===== Dataset =====

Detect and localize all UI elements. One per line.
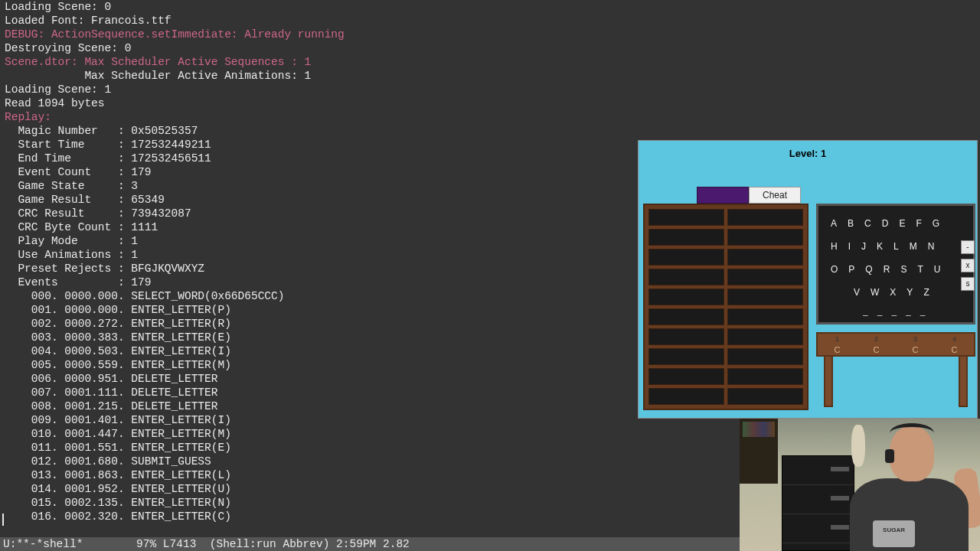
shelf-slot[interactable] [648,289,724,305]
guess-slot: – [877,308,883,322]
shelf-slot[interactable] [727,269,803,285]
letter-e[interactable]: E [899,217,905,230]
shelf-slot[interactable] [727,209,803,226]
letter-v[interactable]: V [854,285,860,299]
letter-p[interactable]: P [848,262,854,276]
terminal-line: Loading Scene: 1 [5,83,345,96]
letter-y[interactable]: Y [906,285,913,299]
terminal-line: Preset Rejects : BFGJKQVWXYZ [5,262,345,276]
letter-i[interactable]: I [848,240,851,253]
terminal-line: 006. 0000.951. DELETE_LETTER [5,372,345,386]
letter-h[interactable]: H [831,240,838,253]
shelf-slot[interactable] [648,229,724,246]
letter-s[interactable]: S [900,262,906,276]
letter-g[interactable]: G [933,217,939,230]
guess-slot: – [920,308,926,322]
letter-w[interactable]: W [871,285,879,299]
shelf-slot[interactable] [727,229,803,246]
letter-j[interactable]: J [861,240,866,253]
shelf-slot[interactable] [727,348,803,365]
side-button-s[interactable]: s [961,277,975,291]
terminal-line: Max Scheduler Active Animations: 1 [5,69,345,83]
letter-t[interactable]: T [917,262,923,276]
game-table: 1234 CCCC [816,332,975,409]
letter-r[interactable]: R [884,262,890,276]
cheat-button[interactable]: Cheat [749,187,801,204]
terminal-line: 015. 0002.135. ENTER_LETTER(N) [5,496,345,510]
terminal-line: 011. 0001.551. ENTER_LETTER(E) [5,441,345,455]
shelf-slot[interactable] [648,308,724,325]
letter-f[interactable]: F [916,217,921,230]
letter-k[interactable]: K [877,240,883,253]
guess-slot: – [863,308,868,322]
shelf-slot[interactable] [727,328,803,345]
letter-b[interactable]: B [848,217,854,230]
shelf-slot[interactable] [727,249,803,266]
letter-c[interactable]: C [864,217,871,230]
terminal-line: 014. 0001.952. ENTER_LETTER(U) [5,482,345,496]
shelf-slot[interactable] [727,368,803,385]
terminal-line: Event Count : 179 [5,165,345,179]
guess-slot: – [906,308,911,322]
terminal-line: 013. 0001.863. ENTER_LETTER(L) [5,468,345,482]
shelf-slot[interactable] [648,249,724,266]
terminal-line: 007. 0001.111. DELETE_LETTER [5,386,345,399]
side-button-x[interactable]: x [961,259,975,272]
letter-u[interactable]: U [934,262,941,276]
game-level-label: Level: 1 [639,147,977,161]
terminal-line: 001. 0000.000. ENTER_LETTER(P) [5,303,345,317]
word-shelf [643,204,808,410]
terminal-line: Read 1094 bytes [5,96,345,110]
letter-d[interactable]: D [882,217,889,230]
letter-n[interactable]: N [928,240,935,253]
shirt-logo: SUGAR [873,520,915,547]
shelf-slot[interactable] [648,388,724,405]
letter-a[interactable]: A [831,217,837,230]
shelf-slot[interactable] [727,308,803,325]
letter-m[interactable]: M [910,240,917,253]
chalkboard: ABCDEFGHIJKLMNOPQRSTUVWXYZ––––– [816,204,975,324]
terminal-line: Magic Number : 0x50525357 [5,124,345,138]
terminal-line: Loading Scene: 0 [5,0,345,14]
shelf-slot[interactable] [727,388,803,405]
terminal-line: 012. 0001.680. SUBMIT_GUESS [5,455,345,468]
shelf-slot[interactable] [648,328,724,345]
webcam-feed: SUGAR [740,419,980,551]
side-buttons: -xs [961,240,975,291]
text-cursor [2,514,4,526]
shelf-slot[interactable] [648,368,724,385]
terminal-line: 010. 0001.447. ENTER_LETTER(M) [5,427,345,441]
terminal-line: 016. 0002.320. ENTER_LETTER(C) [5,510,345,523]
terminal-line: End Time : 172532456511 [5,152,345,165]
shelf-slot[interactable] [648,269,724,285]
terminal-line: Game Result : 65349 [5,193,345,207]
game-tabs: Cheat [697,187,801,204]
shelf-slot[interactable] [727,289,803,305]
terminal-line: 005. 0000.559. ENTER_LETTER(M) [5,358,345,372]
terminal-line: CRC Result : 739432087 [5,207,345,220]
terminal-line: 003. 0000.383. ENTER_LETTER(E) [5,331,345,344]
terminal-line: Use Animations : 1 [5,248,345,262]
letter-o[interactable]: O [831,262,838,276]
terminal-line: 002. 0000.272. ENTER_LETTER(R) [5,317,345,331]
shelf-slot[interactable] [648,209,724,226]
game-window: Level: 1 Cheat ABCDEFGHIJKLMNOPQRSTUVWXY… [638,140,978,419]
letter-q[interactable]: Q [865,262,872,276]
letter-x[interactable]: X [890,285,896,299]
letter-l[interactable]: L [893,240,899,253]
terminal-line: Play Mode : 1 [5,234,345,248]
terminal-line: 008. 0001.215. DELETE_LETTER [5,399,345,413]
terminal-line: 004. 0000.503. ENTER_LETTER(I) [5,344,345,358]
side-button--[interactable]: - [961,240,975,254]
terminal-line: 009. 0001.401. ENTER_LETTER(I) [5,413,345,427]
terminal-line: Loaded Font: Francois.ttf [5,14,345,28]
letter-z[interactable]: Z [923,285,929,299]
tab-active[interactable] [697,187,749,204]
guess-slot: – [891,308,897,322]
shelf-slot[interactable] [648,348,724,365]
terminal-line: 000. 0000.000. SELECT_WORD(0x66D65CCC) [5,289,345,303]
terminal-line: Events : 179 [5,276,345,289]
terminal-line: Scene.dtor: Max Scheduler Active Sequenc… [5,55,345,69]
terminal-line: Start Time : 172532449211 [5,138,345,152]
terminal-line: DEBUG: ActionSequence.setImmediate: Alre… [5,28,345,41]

=====
===== Dataset =====

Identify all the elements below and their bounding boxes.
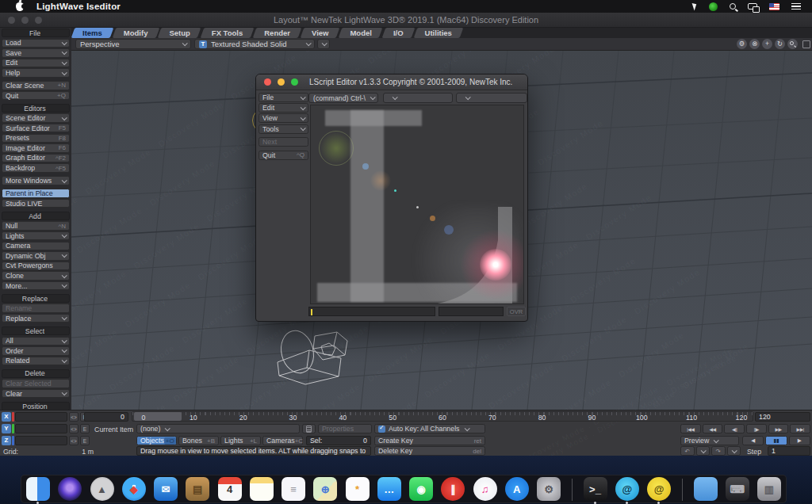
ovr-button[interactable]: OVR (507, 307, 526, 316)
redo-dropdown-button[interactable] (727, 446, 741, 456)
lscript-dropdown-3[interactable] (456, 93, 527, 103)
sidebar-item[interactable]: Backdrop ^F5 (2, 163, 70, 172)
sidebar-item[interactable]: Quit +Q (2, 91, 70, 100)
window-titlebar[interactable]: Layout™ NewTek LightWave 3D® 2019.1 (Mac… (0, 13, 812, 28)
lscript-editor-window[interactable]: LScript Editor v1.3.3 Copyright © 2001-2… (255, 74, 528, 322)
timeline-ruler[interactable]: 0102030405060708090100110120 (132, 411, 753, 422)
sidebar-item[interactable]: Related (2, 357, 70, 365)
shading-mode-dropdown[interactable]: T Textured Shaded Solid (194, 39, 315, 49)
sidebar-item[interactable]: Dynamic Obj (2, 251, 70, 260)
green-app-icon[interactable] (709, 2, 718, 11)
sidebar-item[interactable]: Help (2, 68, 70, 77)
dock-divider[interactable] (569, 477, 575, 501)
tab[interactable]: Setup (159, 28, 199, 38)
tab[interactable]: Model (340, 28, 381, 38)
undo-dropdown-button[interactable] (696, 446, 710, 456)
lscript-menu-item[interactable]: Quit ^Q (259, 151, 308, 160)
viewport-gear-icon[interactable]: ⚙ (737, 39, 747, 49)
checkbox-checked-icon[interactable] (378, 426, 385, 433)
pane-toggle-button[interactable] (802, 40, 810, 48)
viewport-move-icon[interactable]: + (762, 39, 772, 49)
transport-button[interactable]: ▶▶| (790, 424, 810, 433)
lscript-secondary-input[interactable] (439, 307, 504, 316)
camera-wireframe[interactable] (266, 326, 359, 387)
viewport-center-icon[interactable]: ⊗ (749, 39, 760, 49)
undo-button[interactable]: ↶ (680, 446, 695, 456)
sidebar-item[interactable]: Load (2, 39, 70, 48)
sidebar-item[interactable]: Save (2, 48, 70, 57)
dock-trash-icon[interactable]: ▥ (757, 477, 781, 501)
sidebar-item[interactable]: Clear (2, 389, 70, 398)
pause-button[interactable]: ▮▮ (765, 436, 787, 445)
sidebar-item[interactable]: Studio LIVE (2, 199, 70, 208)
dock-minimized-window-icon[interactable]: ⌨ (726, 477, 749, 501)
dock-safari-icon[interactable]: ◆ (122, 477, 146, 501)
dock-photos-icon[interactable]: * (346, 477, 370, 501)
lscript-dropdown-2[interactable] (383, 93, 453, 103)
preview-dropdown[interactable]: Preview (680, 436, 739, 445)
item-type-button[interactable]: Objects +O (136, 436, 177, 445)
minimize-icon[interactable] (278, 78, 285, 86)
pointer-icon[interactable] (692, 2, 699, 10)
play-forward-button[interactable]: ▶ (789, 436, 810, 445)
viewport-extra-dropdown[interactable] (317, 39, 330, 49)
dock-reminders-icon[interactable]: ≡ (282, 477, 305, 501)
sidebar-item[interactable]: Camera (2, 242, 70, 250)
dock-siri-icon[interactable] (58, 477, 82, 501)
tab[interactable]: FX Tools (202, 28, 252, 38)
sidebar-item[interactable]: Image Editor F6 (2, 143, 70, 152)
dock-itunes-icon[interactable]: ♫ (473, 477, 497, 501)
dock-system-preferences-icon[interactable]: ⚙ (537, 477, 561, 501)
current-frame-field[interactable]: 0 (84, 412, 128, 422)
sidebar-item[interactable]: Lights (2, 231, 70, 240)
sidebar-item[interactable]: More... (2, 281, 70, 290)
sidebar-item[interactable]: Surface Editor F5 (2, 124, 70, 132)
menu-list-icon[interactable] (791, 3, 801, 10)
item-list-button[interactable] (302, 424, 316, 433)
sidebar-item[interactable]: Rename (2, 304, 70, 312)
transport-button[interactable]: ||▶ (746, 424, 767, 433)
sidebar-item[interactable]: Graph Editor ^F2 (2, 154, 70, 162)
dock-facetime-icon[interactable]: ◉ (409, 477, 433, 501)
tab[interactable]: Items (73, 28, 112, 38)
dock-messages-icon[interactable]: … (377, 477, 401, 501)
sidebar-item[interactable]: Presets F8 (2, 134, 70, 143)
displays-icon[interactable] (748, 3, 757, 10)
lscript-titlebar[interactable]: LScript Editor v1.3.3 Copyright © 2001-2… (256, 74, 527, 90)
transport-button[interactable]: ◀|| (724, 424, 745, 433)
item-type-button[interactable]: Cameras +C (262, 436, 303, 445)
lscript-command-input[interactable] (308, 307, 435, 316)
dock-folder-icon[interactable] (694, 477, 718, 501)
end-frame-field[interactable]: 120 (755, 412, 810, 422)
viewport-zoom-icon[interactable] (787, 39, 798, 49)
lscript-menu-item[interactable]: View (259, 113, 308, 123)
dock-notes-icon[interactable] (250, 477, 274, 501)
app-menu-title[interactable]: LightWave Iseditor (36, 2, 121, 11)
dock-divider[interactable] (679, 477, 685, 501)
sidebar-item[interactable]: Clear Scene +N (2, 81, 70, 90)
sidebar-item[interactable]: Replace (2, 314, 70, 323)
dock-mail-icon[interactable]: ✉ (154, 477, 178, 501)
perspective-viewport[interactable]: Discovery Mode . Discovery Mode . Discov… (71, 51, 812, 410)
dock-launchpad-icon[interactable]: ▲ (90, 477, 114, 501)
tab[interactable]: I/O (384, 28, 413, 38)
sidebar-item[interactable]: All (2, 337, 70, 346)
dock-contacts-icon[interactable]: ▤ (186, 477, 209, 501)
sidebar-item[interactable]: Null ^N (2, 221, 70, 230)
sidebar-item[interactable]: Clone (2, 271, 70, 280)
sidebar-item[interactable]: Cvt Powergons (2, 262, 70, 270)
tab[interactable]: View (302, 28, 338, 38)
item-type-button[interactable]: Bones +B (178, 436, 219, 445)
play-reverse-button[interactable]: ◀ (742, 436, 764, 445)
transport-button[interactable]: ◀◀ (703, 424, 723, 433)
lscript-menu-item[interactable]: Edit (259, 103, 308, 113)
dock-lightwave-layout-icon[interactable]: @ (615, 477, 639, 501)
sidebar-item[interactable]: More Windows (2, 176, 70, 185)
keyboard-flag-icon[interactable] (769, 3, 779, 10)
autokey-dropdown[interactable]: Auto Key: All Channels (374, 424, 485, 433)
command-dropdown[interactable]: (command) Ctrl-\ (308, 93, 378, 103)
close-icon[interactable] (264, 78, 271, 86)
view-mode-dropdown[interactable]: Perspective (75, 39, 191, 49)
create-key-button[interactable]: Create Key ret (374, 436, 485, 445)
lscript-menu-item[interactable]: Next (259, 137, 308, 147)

=====

Give the number of lines in the records that contain the string "transport", with no other output.

4